Pricey new cholesterol drugs barely sell
Cost-conscious insurers and skeptical doctors wait for more proof on potential blockbusters
When a powerful pair of cholesterol-lowering drugs first hit the market last summer, initial excitement in the medical community quickly turned to panic.
The new drugs promised to reduce artery-clogging cholesterol by nearly twice as much as older ones. But they came at an eye-popping price: more than $14,000 per year, compared with roughly $150 for the standard drugs.
Some experts predicted a doomsday scenario in which the two injectable drugs, Repatha and Praluent, would add a staggering $100 billion to the U.S. drug bill as doctors signed up millions of patients with elevated cholesterol. But then something unexpected happened: not much.
Caught between skeptical doctors and cost-conscious insurers, the drugs have barely sold. Sanofi reported a meager $10 million from Praluent in the last quarter, which it co-markets with Regeneron Pharmaceuticals. Amgen Inc. declined to break out Repatha sales.
Spending on pricey specialty drugs has doubled over the last five years to $150 billion, contributing 70 percent of the growth in U.S. medication spending since 2010, according to IMS Health. But the startlingly slow launch of Praluent and Repatha suggests insurers may have found their own formula for fighting back: proof-of-effectiveness requirements and rigorous paperwork that limit how many patients ultimately receive high-cost drugs.
Experts see an escalating feud
between drugmakers and insurers with little relief in sight.
“The companies think that their drug is going to save a lot of lives, and payers tend to be skeptical of those claims — somewhere in the middle is the truth” said Professor Darius Lakdawalla of the University of Southern California.
Generally speaking, insurers only cover the new drugs for patients with extremely high cholesterol caused by genetic disorders, or those with a history of heart problems and elevated cholesterol. The insurance paperwork can run several pages and often requires a detailed history of past treatments.
Caught in the middle of the coverage fight are patients who say they desperately need more options to control bad cholesterol, or LDL.

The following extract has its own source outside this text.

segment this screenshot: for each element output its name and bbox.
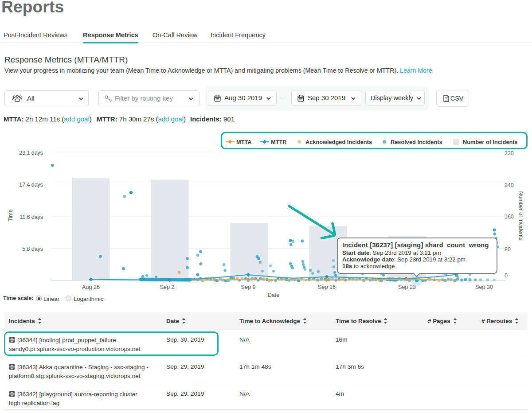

Christian Jacobs, 24, takes eight medications to manage his cholesterol and related complications, including blood thinners for the seven artery-opening stents he’s received since 2011. He has a rare form of inheritable cholesterol that occurs in roughly one in a million people. So he was shocked when his insurance provider, UnitedHealth, rejected his doctors’ prescription for Repatha.
“I was floored,” he said. “How in the world can we be rejected for a medication that I meet every single standard for?”
Jacobs said UnitedHealth recommended he continue his current drug regimen to see if it lowers his cholesterol. He is appealing the decision.
UnitedHealth, which declined to comment on Jacobs’ situation due to patient privacy laws, said in a statement it uses “clinical guidelines and scientific evidence” when making coverage decisions.
Some of the nation’s top car- diologists predict the drugs will eventually reduce heart attack rates far below levels currently seen with statin pills, the standard-of-care for high cholesterol since the 1990s. But studies confirming those benefits are still months away, a key reason insurers demand extensive documentation before covering the drugs.
“I really think it’s a disservice to the public health to put people in charge of this who are essentially bean counters,” said Dr. Steven Nissen of the Cleveland Clinic. The medical center has assigned an expert to coach doctors on completing the insurance paperwork.
Industry figures suggest a high bar: 90 percent of claims for Repatha and Praluent were initially rejected in the last quarter of 2015, according to Symphony Health, a firm that analyzes insurance data.
Wall Street continues to bet that the drugs, known as PCSK9 inhibitors, will become block- busters — eventually. While many have slashed short-term estimates, most analysts predict that Repatha and Praluent will generate combined annual sales of over $5 billion by 2020, according to polling by Evaluate Pharma. Drugs that generate $1 billion or more annually are considered blockbusters.
The analyst projections depend on one key assumption: that follow-up studies show the drugs reduce heart attacks and death. Amgen is expected to unveil data from its pivotal study later this year, with a similar study from Sanofi next year.
Dr. Steven Pearson, president of the nonprofit Institute for Clinical and Economic Review, says new approaches are needed for pricing medicines based on performance.
He points to another pricey drug launched last summer: Novartis’ heart failure drug, Entresto, has been shown to reduce hospitalizations and death more than older drugs. But its $4,600 annual price has slowed uptake.
Novartis has signed unusual “pay-for-performance” contracts with several insurers, offering partial refunds if the drug fails to deliver better outcomes.
Pearson’s group gave the drug positive marks in an evaluation last year: “We came out saying: good evidence on clinical effectiveness and good value.”
In November, Amgen announced a similar agreement with Harvard’s Pilgrim Health Care system. If Repatha doesn’t lower patients’ cholesterol to levels seen in company trials, Harvard Pilgrim gets a rebate.
That approach is already used in Europe and could become more common here.
“I think payers really are interested in working with manufacturers to find a way out of the cul de sac in which they find themselves,” Pearson said.